(Description of the task): The line with "vele malen complexer. Startup-innovatoren" marks the first line to copy, and the line with "zu dieser Suche per Mail erhalten" marks the last. Transcribe that stretch of the data below exactly, without pictures.

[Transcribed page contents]
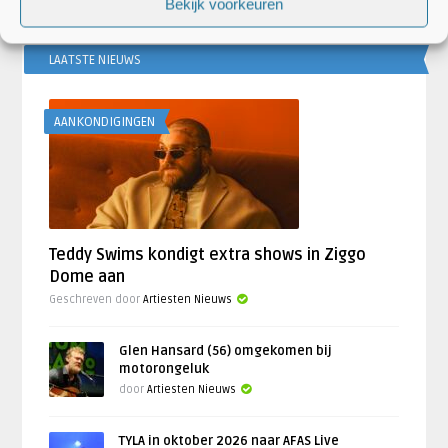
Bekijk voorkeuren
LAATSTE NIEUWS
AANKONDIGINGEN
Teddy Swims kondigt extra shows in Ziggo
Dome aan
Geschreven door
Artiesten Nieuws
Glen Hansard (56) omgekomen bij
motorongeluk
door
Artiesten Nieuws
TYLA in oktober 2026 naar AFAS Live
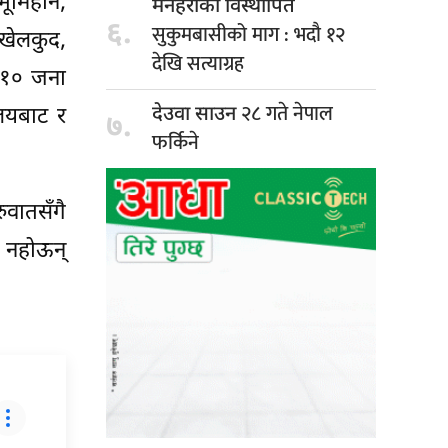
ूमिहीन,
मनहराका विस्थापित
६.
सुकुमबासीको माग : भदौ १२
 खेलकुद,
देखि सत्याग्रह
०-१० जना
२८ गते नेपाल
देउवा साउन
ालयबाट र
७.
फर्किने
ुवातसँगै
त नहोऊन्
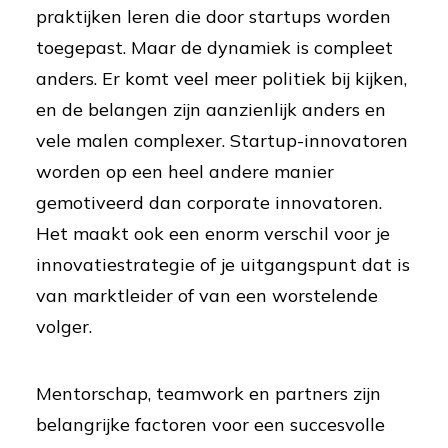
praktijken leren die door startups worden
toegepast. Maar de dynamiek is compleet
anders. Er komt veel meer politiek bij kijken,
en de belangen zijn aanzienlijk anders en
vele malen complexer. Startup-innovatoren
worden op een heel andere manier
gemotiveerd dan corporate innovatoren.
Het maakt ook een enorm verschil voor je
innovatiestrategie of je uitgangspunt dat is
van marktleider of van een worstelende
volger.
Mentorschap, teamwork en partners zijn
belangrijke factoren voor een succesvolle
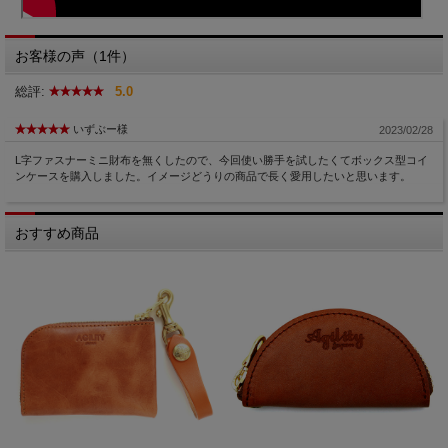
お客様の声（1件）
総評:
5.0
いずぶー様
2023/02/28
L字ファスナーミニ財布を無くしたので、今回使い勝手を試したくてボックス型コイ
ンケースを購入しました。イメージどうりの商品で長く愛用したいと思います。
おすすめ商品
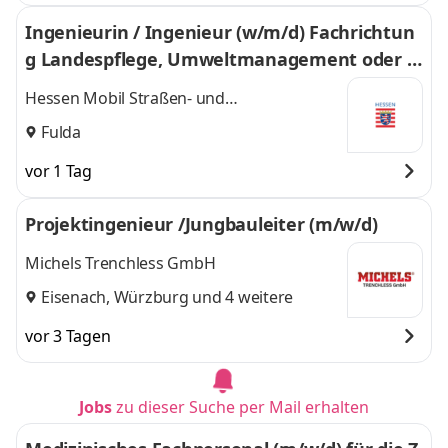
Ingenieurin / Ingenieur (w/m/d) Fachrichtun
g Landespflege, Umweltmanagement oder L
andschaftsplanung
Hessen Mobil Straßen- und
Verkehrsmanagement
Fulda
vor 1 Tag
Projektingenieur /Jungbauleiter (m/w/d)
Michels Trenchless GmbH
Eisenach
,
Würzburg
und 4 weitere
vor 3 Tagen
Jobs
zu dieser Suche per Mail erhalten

--

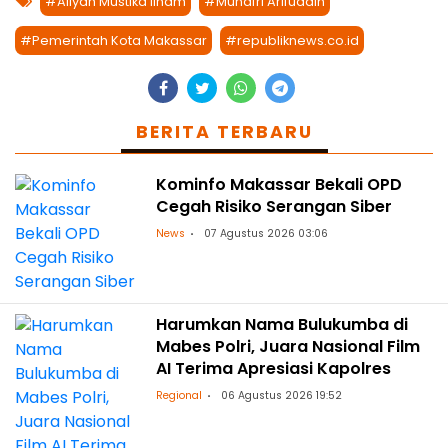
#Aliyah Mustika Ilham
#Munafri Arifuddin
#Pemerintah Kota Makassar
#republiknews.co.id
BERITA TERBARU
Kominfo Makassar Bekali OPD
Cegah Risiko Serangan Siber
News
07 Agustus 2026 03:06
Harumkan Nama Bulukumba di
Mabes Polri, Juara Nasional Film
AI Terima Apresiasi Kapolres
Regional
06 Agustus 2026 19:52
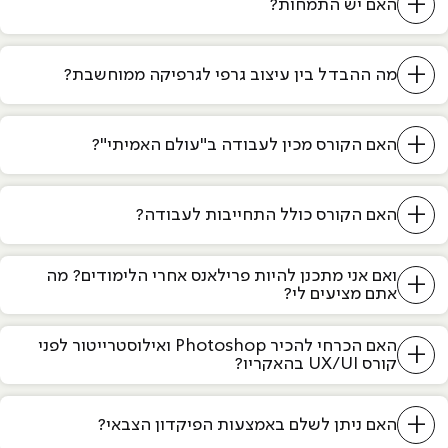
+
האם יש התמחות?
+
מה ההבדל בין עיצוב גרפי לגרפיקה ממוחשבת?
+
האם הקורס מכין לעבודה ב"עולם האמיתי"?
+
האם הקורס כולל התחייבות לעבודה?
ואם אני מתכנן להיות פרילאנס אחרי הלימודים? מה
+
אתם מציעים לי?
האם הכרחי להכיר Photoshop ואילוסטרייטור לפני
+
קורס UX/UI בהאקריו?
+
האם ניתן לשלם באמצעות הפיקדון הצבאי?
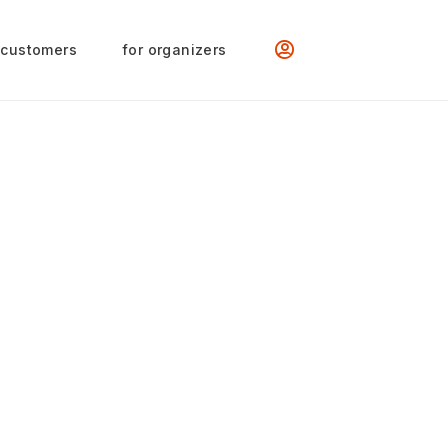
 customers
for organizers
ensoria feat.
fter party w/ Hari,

(Expected output):
vele malen complexer. Startup-innovatoren
worden op een heel andere manier
gemotiveerd dan corporate innovatoren.
Het maakt ook een enorm verschil voor je
innovatiestrategie of je uitgangspunt dat is
van marktleider of van een worstelende
volger.
Mentorschap, teamwork en partners zijn
belangrijke factoren voor een succesvolle
お客様の声（1件）
総評:
5.0
いずぶー様
2023/02/28
L字ファスナーミニ財布を無くしたので、今回使い勝手を試したくてボックス型コイ
ンケースを購入しました。イメージどうりの商品で長く愛用したいと思います。
おすすめ商品
Ingenieurin / Ingenieur (w/m/d) Fachrichtun
g Landespflege, Umweltmanagement oder L
andschaftsplanung
Hessen Mobil Straßen- und
Verkehrsmanagement
Fulda
vor 1 Tag
Projektingenieur /Jungbauleiter (m/w/d)
Michels Trenchless GmbH
Eisenach
,
Würzburg
und 4 weitere
vor 3 Tagen
Jobs
zu dieser Suche per Mail erhalten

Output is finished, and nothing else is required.